(Given records)

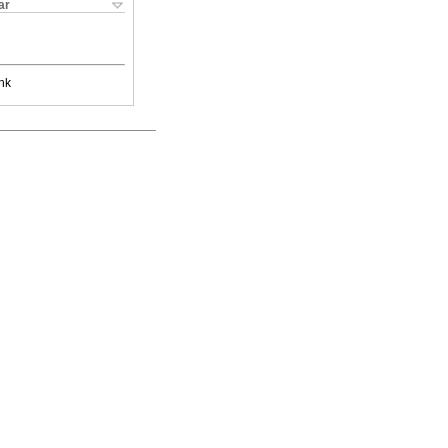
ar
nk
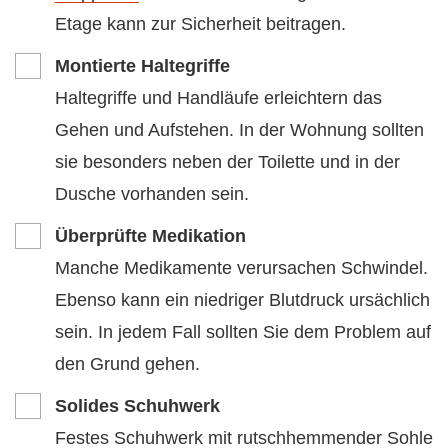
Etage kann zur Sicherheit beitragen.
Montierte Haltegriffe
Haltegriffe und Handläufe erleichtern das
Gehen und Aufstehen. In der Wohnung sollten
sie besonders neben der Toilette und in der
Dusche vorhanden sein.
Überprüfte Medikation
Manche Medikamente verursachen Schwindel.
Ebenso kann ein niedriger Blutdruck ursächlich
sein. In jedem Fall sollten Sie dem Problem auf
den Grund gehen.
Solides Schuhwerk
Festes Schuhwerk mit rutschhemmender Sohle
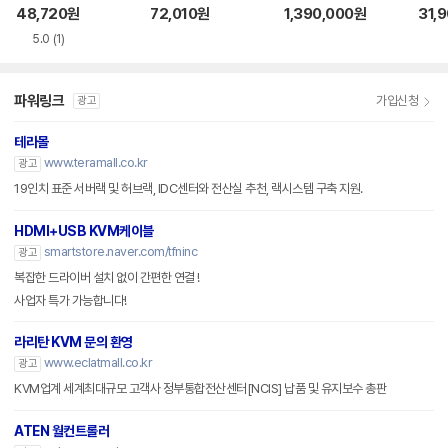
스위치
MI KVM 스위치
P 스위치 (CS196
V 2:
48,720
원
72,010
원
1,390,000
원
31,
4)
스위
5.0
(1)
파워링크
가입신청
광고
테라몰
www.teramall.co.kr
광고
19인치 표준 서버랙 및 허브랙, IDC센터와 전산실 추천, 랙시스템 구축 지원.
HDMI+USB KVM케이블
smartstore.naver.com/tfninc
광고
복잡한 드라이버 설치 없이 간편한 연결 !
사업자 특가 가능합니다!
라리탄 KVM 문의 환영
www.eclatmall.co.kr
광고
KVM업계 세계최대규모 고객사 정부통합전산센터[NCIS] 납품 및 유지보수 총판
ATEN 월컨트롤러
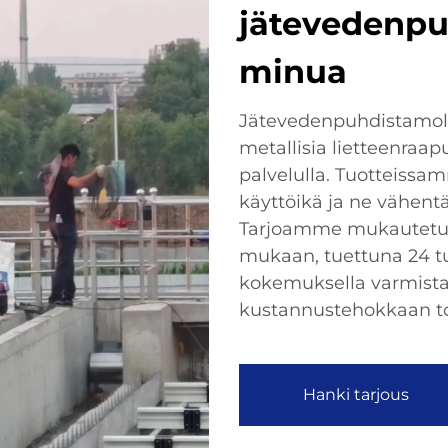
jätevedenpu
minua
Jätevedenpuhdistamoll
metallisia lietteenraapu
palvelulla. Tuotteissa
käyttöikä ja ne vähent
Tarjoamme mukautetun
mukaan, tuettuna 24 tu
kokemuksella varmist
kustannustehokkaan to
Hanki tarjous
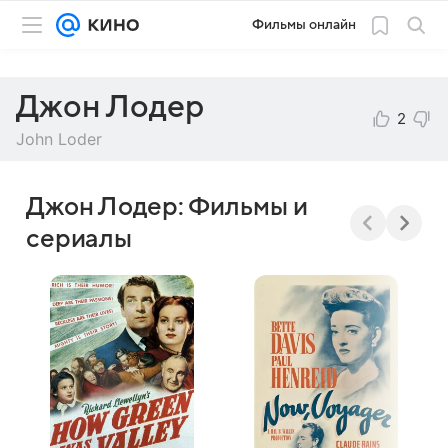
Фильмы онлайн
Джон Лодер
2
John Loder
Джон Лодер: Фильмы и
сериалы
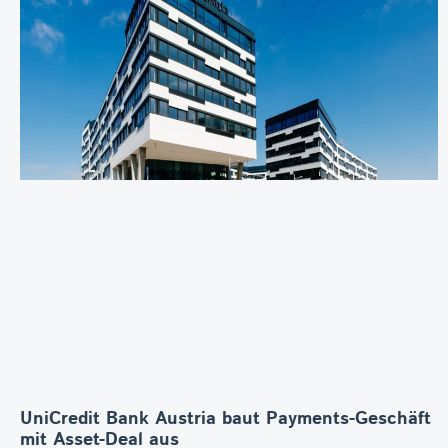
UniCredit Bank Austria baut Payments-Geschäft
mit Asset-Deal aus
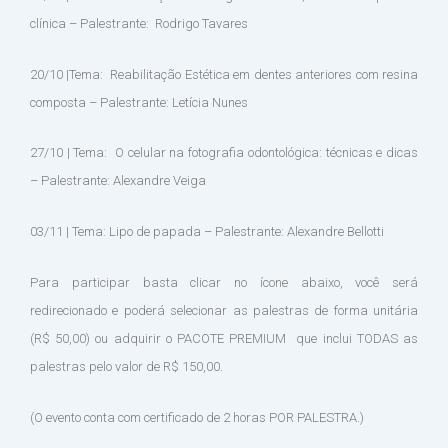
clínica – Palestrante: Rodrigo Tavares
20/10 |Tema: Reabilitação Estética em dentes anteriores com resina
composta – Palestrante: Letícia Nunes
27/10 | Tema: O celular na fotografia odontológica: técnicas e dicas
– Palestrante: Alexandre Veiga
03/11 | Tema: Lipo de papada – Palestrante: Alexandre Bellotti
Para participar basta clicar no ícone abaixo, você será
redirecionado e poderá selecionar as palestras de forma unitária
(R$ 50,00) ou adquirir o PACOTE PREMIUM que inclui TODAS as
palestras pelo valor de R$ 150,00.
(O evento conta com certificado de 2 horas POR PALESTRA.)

(End Given records)

Your assignment
Take the lines from the one containing "(R$ 50,00) ou" to the last line of the material above and write them out exactly.

The answer
(R$ 50,00) ou adquirir o PACOTE PREMIUM que inclui TODAS as
palestras pelo valor de R$ 150,00.
(O evento conta com certificado de 2 horas POR PALESTRA.)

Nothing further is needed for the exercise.